Output: (none — exits 0 on success)
Highlighting specific lines (-H)
-H / --highlight-line draws attention to one or more line numbers by inverting their background colour, while still rendering the surrounding file normally. Combine with -r to show only a window of code around the highlighted lines — useful for code reviews, bug reports, or pasting a focused snippet into chat.
bat -H 42 src/app.py # highlight line 42
bat -H 42 -H 58 src/app.py # highlight multiple lines
bat -H 40:50 src/app.py # highlight a range
bat -H 42 -r 35:50 src/app.py # show lines 35–50 with 42 highlighted
Output (bat -H 12 -r 10:15 sample.py):
10 def calculate_total(items):
11 """Sum all item prices in the list."""
12 total = 0.0 ← highlighted line (inverted background)
13 for item in items:
14 total += item.get("price", 0)
15 return total
Multiple line ranges
-r can be repeated to print disjoint slices of the same file, separated by a snip marker — handy when reviewing a function definition alongside the call site without scrolling through the whole file.
bat -r 1:20 -r 80:100 src/app.py # two windows from one file
bat -r 1:5 -r 50:55 -r 100:105 file # three windows
Output: (none — exits 0 on success)
Diff mode
--diff (alias -d) restricts output to lines that differ from the Git index, with a few lines of context. This is a quick way to focus on uncommitted changes without launching git diff proper, and it keeps bat's syntax highlighting and line numbers intact.
bat --diff app.py # show only changed regions
bat -d --diff-context=10 app.py # 10 lines of context around each change
bat -d *.py # diff every Python file in cwd
Output: (none — exits 0 on success)
Showing non-printable characters
-A / --show-all renders tabs as ␉, line feeds as ␊, carriage returns as ␍, and other control characters with explicit glyphs. This is essential for debugging Windows/Unix line-ending mismatches, stray trailing whitespace, or BOM markers in config files.

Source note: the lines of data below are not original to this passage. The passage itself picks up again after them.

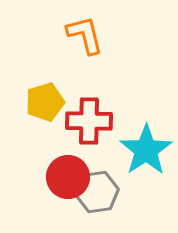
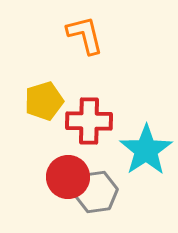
yellow pentagon: moved 1 px left, 1 px up
gray hexagon: moved 1 px left
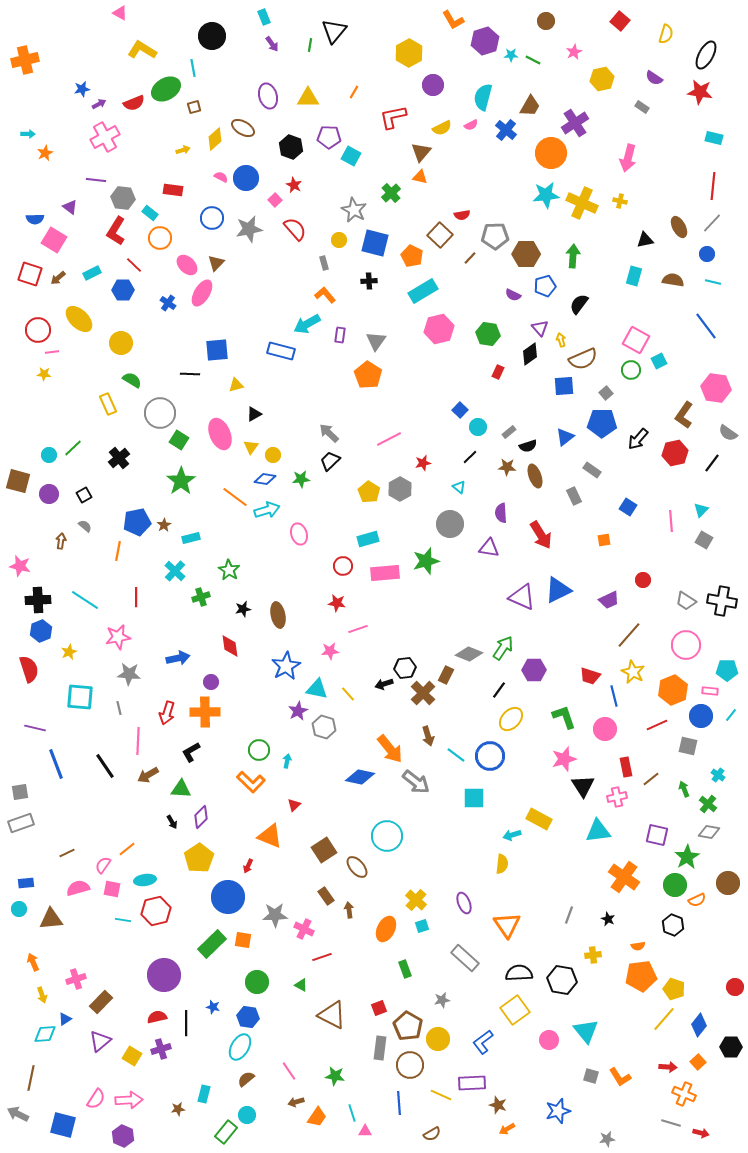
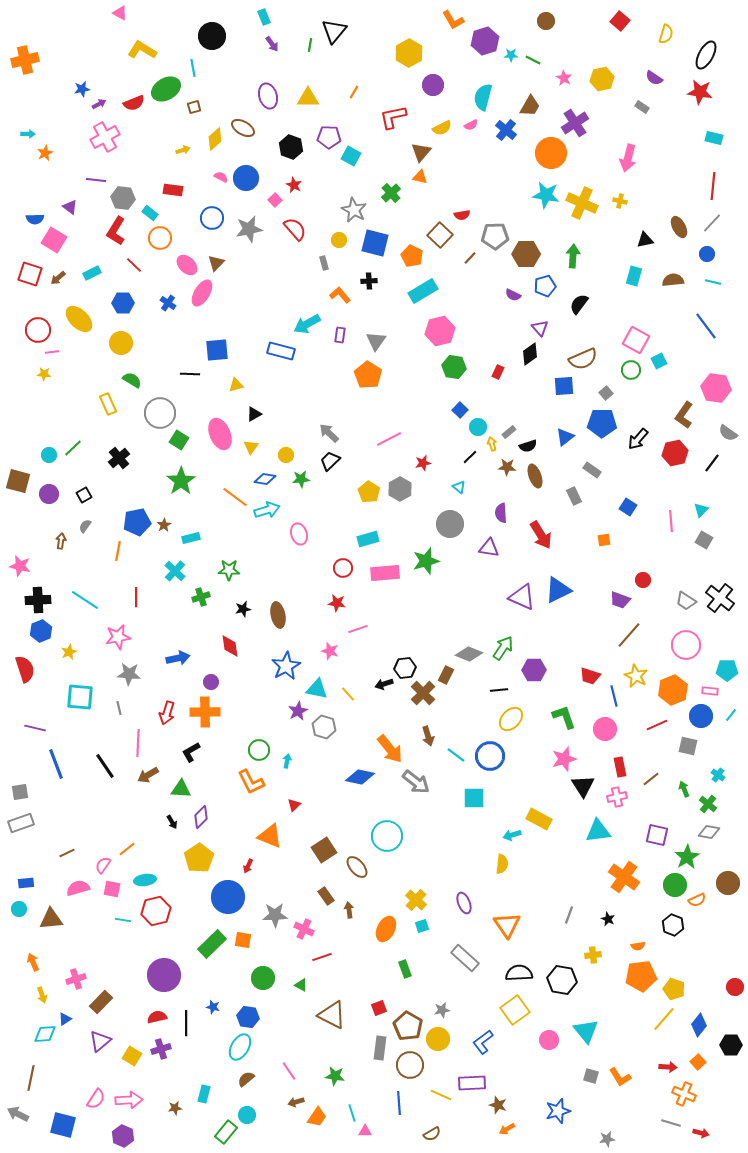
pink star at (574, 52): moved 10 px left, 26 px down; rotated 14 degrees counterclockwise
cyan star at (546, 195): rotated 16 degrees clockwise
brown semicircle at (673, 280): rotated 15 degrees counterclockwise
blue hexagon at (123, 290): moved 13 px down
orange L-shape at (325, 295): moved 15 px right
pink hexagon at (439, 329): moved 1 px right, 2 px down
green hexagon at (488, 334): moved 34 px left, 33 px down
yellow arrow at (561, 340): moved 69 px left, 104 px down
yellow circle at (273, 455): moved 13 px right
gray semicircle at (85, 526): rotated 96 degrees counterclockwise
red circle at (343, 566): moved 2 px down
green star at (229, 570): rotated 30 degrees counterclockwise
purple trapezoid at (609, 600): moved 11 px right; rotated 45 degrees clockwise
black cross at (722, 601): moved 2 px left, 3 px up; rotated 28 degrees clockwise
pink star at (330, 651): rotated 24 degrees clockwise
red semicircle at (29, 669): moved 4 px left
yellow star at (633, 672): moved 3 px right, 4 px down
black line at (499, 690): rotated 48 degrees clockwise
pink line at (138, 741): moved 2 px down
red rectangle at (626, 767): moved 6 px left
orange L-shape at (251, 782): rotated 20 degrees clockwise
green circle at (257, 982): moved 6 px right, 4 px up
gray star at (442, 1000): moved 10 px down
black hexagon at (731, 1047): moved 2 px up
brown star at (178, 1109): moved 3 px left, 1 px up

bat -A script.sh # reveal CRLF, tabs, trailing whitespace
bat -A --tabs=0 script.sh # don't expand tabs (raw glyphs only)
Output (bat -A on a file with mixed line endings):
1 #!/bin/bash␊
2 set -euo pipefail␍␊
3 ␉echo "hello world" ␊
Pager interactions
bat's default pager is less with flags that preserve ANSI colour and quit automatically on short output. When a custom PAGER is set system-wide (e.g. most, more), set BAT_PAGER separately to keep bat's pager configured for colour without affecting other tools.

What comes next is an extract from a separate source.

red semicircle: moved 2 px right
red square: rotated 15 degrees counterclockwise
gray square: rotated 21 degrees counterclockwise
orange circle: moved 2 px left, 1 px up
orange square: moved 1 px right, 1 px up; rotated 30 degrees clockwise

# Recommended less flags when used as bat's pager
export BAT_PAGER="less -RFX"
# -R pass through ANSI colour codes
# -F quit if entire content fits on one screen
# -X don't clear screen on exit
# Disable paging entirely (treat like cat)
export BAT_PAGING="never"
# Pipe to your own pager
bat --paging=never file.py | less -R
# 0.26+: built-in 'minus' pager (no external 'less' required)
bat --pager=builtin file.py
Output: (none — exits 0 on success)
Cache and custom syntaxes/themes
bat cache --build rebuilds the syntax and theme cache after dropping new .sublime-syntax or .tmTheme files into $(bat --config-dir)/syntaxes/ or themes/. This is how you add support for niche languages (e.g. nginx.conf, dockerfile-variants) or custom-tuned theme colours.
bat --config-dir # print config dir (where syntaxes/ and themes/ live)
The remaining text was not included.